The expected answer is the set of lines in the data below between the line holding "Professionalität und Zuverlässigkeit sind" and the line holding "effektivere Schneeräumung erfordern. Städte", inclusive, written out exactly.

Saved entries

*** Begin section ***

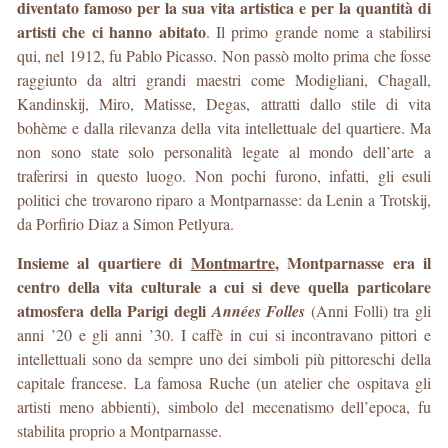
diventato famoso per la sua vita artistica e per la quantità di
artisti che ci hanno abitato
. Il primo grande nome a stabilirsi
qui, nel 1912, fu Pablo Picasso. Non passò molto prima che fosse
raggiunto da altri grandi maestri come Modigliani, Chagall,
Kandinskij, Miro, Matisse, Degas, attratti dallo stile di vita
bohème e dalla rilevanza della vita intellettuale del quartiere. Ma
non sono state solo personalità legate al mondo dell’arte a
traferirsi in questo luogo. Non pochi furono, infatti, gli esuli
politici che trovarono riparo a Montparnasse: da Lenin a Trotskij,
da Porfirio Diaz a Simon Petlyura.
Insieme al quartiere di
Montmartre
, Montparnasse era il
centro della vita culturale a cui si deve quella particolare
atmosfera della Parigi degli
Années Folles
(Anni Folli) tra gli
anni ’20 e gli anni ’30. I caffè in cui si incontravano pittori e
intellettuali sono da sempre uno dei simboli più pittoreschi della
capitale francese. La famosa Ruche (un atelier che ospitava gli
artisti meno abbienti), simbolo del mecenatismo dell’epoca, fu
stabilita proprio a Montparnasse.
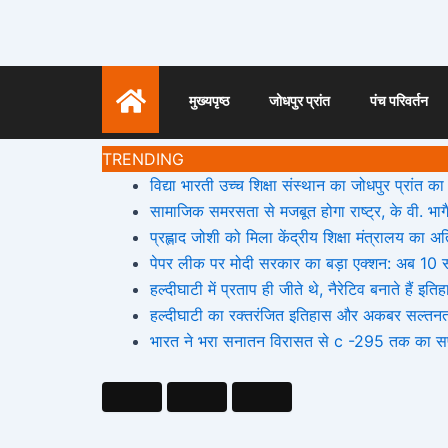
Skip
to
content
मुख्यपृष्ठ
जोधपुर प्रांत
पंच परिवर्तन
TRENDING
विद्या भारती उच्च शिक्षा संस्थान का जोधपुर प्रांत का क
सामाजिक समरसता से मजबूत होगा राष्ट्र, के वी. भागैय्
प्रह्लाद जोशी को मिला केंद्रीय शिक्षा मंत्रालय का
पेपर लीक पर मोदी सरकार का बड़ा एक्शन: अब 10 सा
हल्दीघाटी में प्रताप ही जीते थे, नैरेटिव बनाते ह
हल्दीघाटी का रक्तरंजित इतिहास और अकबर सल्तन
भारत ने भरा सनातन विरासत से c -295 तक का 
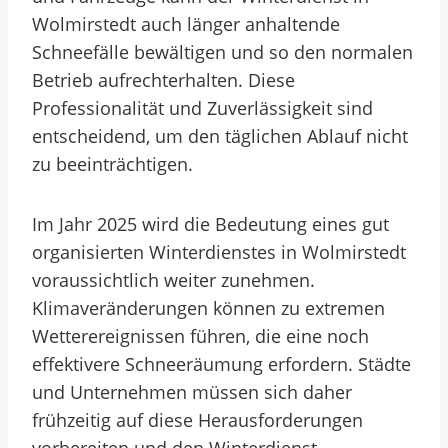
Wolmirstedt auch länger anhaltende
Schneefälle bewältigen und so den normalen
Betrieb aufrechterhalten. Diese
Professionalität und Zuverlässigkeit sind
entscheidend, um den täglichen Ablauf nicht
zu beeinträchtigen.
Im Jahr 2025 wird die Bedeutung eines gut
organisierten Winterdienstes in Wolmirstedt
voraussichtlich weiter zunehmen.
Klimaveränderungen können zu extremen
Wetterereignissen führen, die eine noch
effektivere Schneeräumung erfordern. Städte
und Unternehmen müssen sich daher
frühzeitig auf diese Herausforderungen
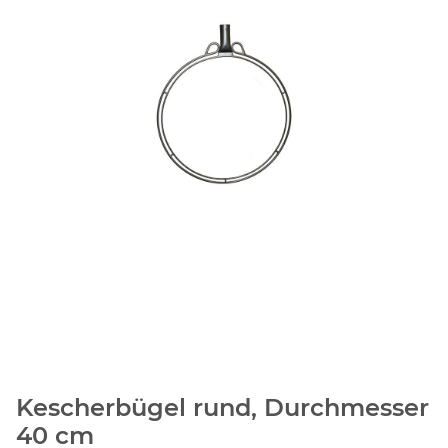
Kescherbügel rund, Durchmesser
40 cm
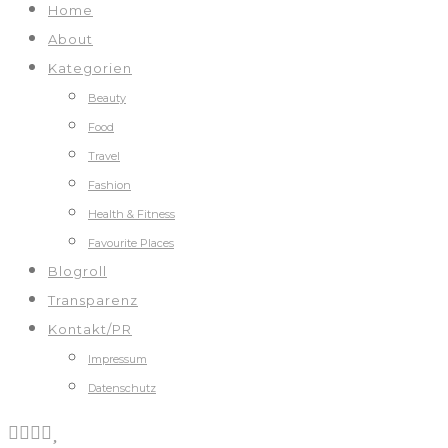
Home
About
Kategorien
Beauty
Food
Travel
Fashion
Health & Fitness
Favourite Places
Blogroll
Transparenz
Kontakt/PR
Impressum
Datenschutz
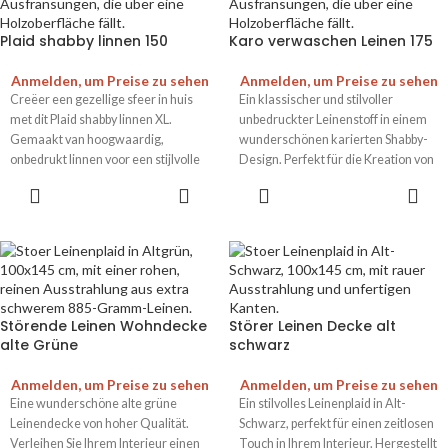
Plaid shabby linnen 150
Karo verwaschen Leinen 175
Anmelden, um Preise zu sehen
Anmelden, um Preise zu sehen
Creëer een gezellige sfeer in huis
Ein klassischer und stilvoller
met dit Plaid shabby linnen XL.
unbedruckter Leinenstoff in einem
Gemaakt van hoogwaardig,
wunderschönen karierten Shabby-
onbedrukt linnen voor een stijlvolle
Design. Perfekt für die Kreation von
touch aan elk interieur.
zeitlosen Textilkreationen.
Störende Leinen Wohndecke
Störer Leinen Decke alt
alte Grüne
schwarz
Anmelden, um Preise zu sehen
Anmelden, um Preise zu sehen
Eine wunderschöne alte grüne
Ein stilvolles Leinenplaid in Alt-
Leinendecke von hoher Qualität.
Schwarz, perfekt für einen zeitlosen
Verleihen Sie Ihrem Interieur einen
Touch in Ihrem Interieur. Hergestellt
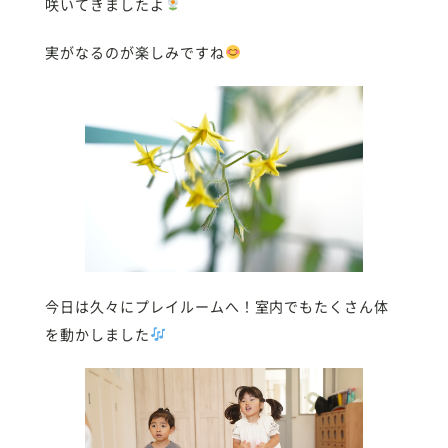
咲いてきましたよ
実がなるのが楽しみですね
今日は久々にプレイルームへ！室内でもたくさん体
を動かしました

*** End section ***

**Answer box**
Professionalität und Zuverlässigkeit sind
entscheidend, um den täglichen Ablauf nicht
zu beeinträchtigen.
Im Jahr 2025 wird die Bedeutung eines gut
organisierten Winterdienstes in Wolmirstedt
voraussichtlich weiter zunehmen.
Klimaveränderungen können zu extremen
Wetterereignissen führen, die eine noch
effektivere Schneeräumung erfordern. Städte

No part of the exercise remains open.